- What is expected: Only lines holding the word "SundayMondayTuesdayWednesdayThursdayFrid" are wanted from the records; copy all of them.

⁂

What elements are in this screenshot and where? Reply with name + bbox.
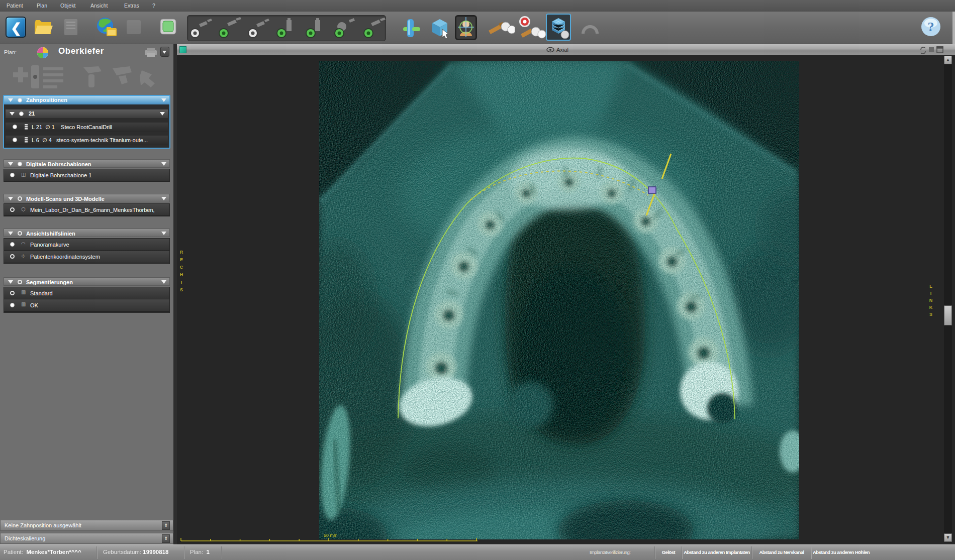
svg-text:?: ? [928,20,934,34]
svg-text:50 mm: 50 mm [324,533,338,538]
svg-text:Axial: Axial [556,47,568,53]
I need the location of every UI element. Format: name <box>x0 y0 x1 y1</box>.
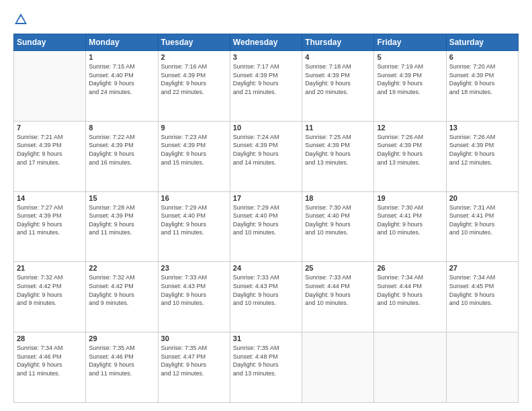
calendar-cell: 16Sunrise: 7:29 AM Sunset: 4:40 PM Dayli… <box>158 191 230 262</box>
calendar-week-1: 7Sunrise: 7:21 AM Sunset: 4:39 PM Daylig… <box>14 121 519 191</box>
calendar-cell: 29Sunrise: 7:35 AM Sunset: 4:46 PM Dayli… <box>86 332 158 403</box>
calendar-cell: 12Sunrise: 7:26 AM Sunset: 4:39 PM Dayli… <box>374 121 446 191</box>
day-info: Sunrise: 7:17 AM Sunset: 4:39 PM Dayligh… <box>233 62 299 96</box>
calendar-cell: 3Sunrise: 7:17 AM Sunset: 4:39 PM Daylig… <box>230 51 302 122</box>
day-info: Sunrise: 7:27 AM Sunset: 4:39 PM Dayligh… <box>17 203 83 237</box>
day-number: 9 <box>161 124 227 132</box>
day-header-wednesday: Wednesday <box>230 34 302 51</box>
page: SundayMondayTuesdayWednesdayThursdayFrid… <box>0 0 532 411</box>
day-info: Sunrise: 7:31 AM Sunset: 4:41 PM Dayligh… <box>449 203 515 237</box>
calendar-cell: 22Sunrise: 7:32 AM Sunset: 4:42 PM Dayli… <box>86 262 158 332</box>
day-info: Sunrise: 7:25 AM Sunset: 4:39 PM Dayligh… <box>305 133 371 167</box>
day-info: Sunrise: 7:19 AM Sunset: 4:39 PM Dayligh… <box>377 62 443 96</box>
day-number: 27 <box>449 264 515 272</box>
day-info: Sunrise: 7:35 AM Sunset: 4:48 PM Dayligh… <box>233 344 299 377</box>
day-info: Sunrise: 7:34 AM Sunset: 4:44 PM Dayligh… <box>377 273 443 307</box>
calendar-cell: 7Sunrise: 7:21 AM Sunset: 4:39 PM Daylig… <box>14 121 86 191</box>
day-number: 10 <box>233 124 299 132</box>
calendar-cell: 21Sunrise: 7:32 AM Sunset: 4:42 PM Dayli… <box>14 262 86 332</box>
calendar-cell: 2Sunrise: 7:16 AM Sunset: 4:39 PM Daylig… <box>158 51 230 122</box>
day-number: 2 <box>161 53 227 61</box>
day-info: Sunrise: 7:33 AM Sunset: 4:43 PM Dayligh… <box>161 273 227 307</box>
day-number: 20 <box>449 194 515 202</box>
day-number: 23 <box>161 264 227 272</box>
calendar-week-0: 1Sunrise: 7:15 AM Sunset: 4:40 PM Daylig… <box>14 51 519 122</box>
calendar-cell: 8Sunrise: 7:22 AM Sunset: 4:39 PM Daylig… <box>86 121 158 191</box>
day-info: Sunrise: 7:29 AM Sunset: 4:40 PM Dayligh… <box>233 203 299 237</box>
day-info: Sunrise: 7:20 AM Sunset: 4:39 PM Dayligh… <box>449 62 515 96</box>
day-number: 21 <box>17 264 83 272</box>
header <box>13 12 519 27</box>
day-info: Sunrise: 7:15 AM Sunset: 4:40 PM Dayligh… <box>89 62 154 96</box>
day-number: 5 <box>377 53 443 61</box>
calendar-cell: 17Sunrise: 7:29 AM Sunset: 4:40 PM Dayli… <box>230 191 302 262</box>
day-info: Sunrise: 7:26 AM Sunset: 4:39 PM Dayligh… <box>449 133 515 167</box>
day-header-friday: Friday <box>374 34 446 51</box>
day-number: 3 <box>233 53 299 61</box>
day-number: 28 <box>17 334 83 342</box>
day-header-saturday: Saturday <box>446 34 518 51</box>
calendar-cell: 26Sunrise: 7:34 AM Sunset: 4:44 PM Dayli… <box>374 262 446 332</box>
day-info: Sunrise: 7:21 AM Sunset: 4:39 PM Dayligh… <box>17 133 83 167</box>
day-info: Sunrise: 7:30 AM Sunset: 4:41 PM Dayligh… <box>377 203 443 237</box>
calendar-cell: 14Sunrise: 7:27 AM Sunset: 4:39 PM Dayli… <box>14 191 86 262</box>
day-number: 12 <box>377 124 443 132</box>
day-number: 30 <box>161 334 227 342</box>
calendar-cell: 11Sunrise: 7:25 AM Sunset: 4:39 PM Dayli… <box>302 121 374 191</box>
calendar-cell: 28Sunrise: 7:34 AM Sunset: 4:46 PM Dayli… <box>14 332 86 403</box>
calendar-cell: 31Sunrise: 7:35 AM Sunset: 4:48 PM Dayli… <box>230 332 302 403</box>
logo <box>13 12 30 27</box>
day-info: Sunrise: 7:16 AM Sunset: 4:39 PM Dayligh… <box>161 62 227 96</box>
day-info: Sunrise: 7:33 AM Sunset: 4:43 PM Dayligh… <box>233 273 299 307</box>
calendar-cell: 30Sunrise: 7:35 AM Sunset: 4:47 PM Dayli… <box>158 332 230 403</box>
calendar-week-4: 28Sunrise: 7:34 AM Sunset: 4:46 PM Dayli… <box>14 332 519 403</box>
day-number: 14 <box>17 194 83 202</box>
day-header-sunday: Sunday <box>14 34 86 51</box>
day-info: Sunrise: 7:35 AM Sunset: 4:46 PM Dayligh… <box>89 344 154 377</box>
day-number: 1 <box>89 53 154 61</box>
calendar-cell: 4Sunrise: 7:18 AM Sunset: 4:39 PM Daylig… <box>302 51 374 122</box>
calendar-cell: 9Sunrise: 7:23 AM Sunset: 4:39 PM Daylig… <box>158 121 230 191</box>
day-info: Sunrise: 7:32 AM Sunset: 4:42 PM Dayligh… <box>17 273 83 307</box>
day-info: Sunrise: 7:18 AM Sunset: 4:39 PM Dayligh… <box>305 62 371 96</box>
day-number: 11 <box>305 124 371 132</box>
day-number: 8 <box>89 124 154 132</box>
calendar-cell <box>14 51 86 122</box>
day-header-thursday: Thursday <box>302 34 374 51</box>
calendar-cell: 6Sunrise: 7:20 AM Sunset: 4:39 PM Daylig… <box>446 51 518 122</box>
day-number: 19 <box>377 194 443 202</box>
day-number: 17 <box>233 194 299 202</box>
day-header-monday: Monday <box>86 34 158 51</box>
logo-icon <box>13 12 28 27</box>
day-number: 26 <box>377 264 443 272</box>
day-info: Sunrise: 7:34 AM Sunset: 4:46 PM Dayligh… <box>17 344 83 377</box>
day-number: 4 <box>305 53 371 61</box>
day-number: 25 <box>305 264 371 272</box>
calendar-cell: 1Sunrise: 7:15 AM Sunset: 4:40 PM Daylig… <box>86 51 158 122</box>
day-number: 24 <box>233 264 299 272</box>
day-header-tuesday: Tuesday <box>158 34 230 51</box>
day-info: Sunrise: 7:34 AM Sunset: 4:45 PM Dayligh… <box>449 273 515 307</box>
calendar-week-3: 21Sunrise: 7:32 AM Sunset: 4:42 PM Dayli… <box>14 262 519 332</box>
calendar-cell: 18Sunrise: 7:30 AM Sunset: 4:40 PM Dayli… <box>302 191 374 262</box>
calendar-cell: 10Sunrise: 7:24 AM Sunset: 4:39 PM Dayli… <box>230 121 302 191</box>
calendar-header-row: SundayMondayTuesdayWednesdayThursdayFrid… <box>14 34 519 51</box>
day-info: Sunrise: 7:33 AM Sunset: 4:44 PM Dayligh… <box>305 273 371 307</box>
day-info: Sunrise: 7:26 AM Sunset: 4:39 PM Dayligh… <box>377 133 443 167</box>
day-number: 6 <box>449 53 515 61</box>
calendar-cell: 23Sunrise: 7:33 AM Sunset: 4:43 PM Dayli… <box>158 262 230 332</box>
calendar-cell: 24Sunrise: 7:33 AM Sunset: 4:43 PM Dayli… <box>230 262 302 332</box>
calendar-cell: 15Sunrise: 7:28 AM Sunset: 4:39 PM Dayli… <box>86 191 158 262</box>
day-info: Sunrise: 7:24 AM Sunset: 4:39 PM Dayligh… <box>233 133 299 167</box>
day-info: Sunrise: 7:30 AM Sunset: 4:40 PM Dayligh… <box>305 203 371 237</box>
calendar-cell: 20Sunrise: 7:31 AM Sunset: 4:41 PM Dayli… <box>446 191 518 262</box>
calendar-cell <box>446 332 518 403</box>
day-info: Sunrise: 7:35 AM Sunset: 4:47 PM Dayligh… <box>161 344 227 377</box>
day-info: Sunrise: 7:28 AM Sunset: 4:39 PM Dayligh… <box>89 203 154 237</box>
day-number: 7 <box>17 124 83 132</box>
calendar-cell: 25Sunrise: 7:33 AM Sunset: 4:44 PM Dayli… <box>302 262 374 332</box>
day-number: 31 <box>233 334 299 342</box>
day-number: 16 <box>161 194 227 202</box>
day-number: 29 <box>89 334 154 342</box>
calendar-week-2: 14Sunrise: 7:27 AM Sunset: 4:39 PM Dayli… <box>14 191 519 262</box>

⁂

- Solution below:
page: SundayMondayTuesdayWednesdayThursdayFrid… <box>0 0 532 411</box>
calendar-header-row: SundayMondayTuesdayWednesdayThursdayFrid… <box>14 34 519 51</box>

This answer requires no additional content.